Saved data entries:
########################################
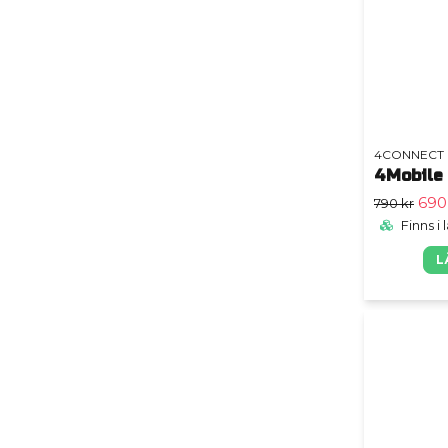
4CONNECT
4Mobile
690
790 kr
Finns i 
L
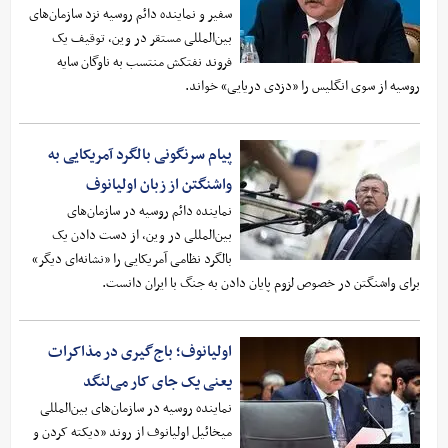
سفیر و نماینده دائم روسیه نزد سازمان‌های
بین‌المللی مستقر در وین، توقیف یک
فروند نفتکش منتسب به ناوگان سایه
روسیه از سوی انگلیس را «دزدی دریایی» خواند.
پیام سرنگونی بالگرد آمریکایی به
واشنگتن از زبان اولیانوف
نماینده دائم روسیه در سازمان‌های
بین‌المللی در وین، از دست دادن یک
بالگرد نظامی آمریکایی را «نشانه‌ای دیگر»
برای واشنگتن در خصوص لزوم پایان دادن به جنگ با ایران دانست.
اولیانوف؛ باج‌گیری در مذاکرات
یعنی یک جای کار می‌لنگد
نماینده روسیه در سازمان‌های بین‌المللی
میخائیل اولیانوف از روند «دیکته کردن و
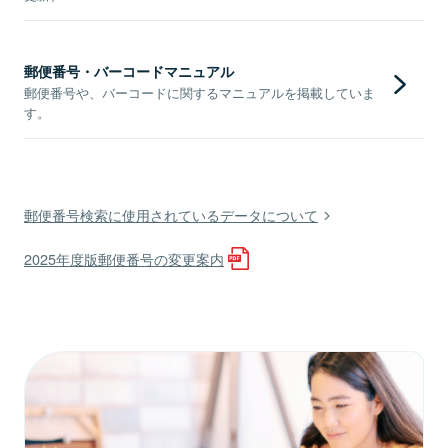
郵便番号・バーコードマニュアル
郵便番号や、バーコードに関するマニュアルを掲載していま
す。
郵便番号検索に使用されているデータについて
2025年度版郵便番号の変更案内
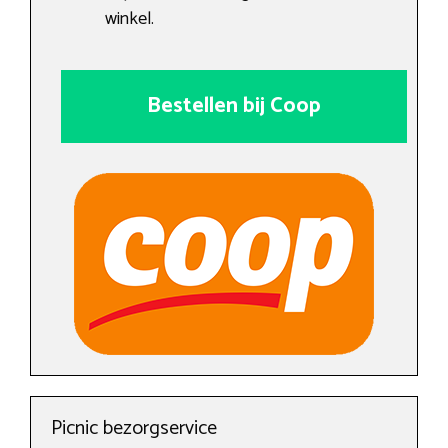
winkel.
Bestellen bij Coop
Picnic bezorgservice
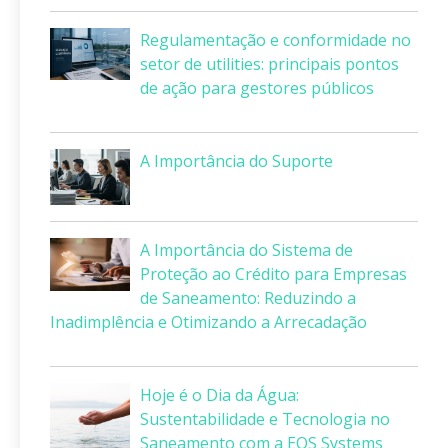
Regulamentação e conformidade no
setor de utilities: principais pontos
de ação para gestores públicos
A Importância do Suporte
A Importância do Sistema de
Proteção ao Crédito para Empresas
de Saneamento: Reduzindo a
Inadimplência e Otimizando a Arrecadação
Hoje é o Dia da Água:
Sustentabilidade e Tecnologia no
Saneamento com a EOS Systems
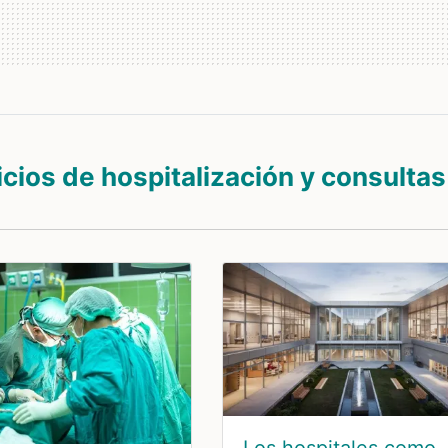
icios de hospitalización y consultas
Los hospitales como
########################################
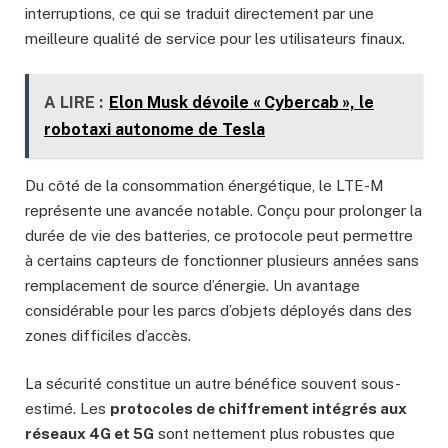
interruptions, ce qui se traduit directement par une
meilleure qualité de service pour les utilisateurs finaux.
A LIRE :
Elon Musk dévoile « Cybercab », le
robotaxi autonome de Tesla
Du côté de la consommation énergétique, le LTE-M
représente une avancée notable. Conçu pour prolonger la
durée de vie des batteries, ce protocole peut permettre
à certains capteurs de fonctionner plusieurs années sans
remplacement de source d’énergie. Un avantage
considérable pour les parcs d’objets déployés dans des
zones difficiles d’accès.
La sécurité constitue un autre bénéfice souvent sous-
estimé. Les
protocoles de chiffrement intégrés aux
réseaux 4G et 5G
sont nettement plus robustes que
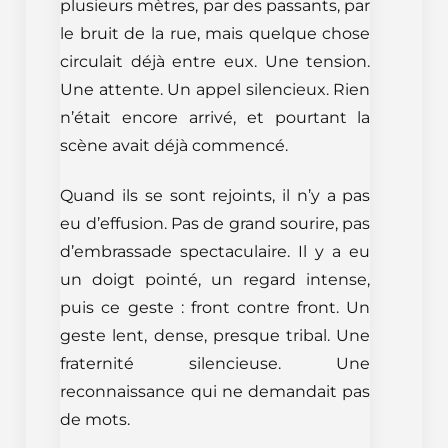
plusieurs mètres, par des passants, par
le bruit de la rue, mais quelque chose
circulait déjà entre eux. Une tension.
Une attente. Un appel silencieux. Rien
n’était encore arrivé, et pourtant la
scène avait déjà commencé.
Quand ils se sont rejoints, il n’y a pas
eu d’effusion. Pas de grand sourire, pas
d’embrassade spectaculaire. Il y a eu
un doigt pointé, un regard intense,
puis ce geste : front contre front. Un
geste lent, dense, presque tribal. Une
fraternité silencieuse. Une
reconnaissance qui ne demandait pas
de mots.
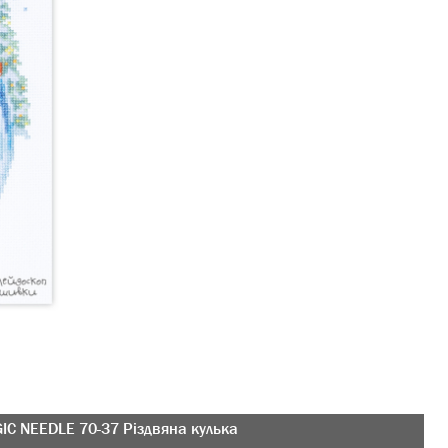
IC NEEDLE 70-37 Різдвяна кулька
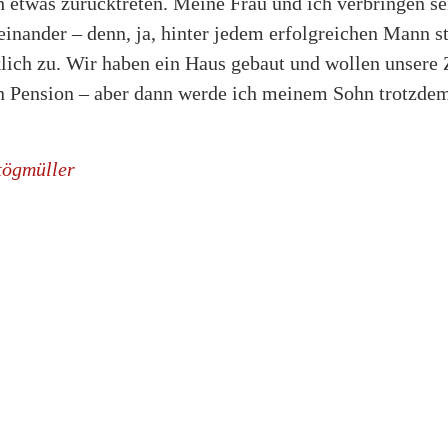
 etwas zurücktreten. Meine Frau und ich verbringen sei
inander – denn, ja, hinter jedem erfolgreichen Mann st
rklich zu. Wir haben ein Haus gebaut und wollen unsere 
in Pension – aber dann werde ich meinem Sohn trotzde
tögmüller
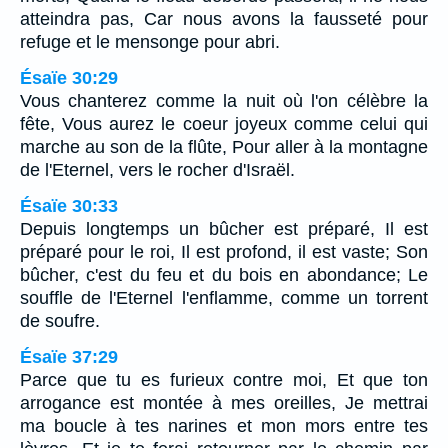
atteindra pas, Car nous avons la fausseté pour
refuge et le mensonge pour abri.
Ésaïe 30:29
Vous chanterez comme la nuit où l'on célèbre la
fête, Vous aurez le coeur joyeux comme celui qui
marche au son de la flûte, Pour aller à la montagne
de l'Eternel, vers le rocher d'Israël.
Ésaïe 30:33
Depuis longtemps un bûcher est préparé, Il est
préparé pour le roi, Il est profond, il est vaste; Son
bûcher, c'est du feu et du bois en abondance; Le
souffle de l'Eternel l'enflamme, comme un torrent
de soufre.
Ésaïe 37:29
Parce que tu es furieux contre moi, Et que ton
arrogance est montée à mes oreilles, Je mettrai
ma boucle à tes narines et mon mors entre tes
########################################
## REQUIRED ACTION:
Working through the records, find each line containing the word "bûcher" and copy it.

## ANSWER TO THIS EXERCISE:
Depuis longtemps un bûcher est préparé, Il est
bûcher, c'est du feu et du bois en abondance; Le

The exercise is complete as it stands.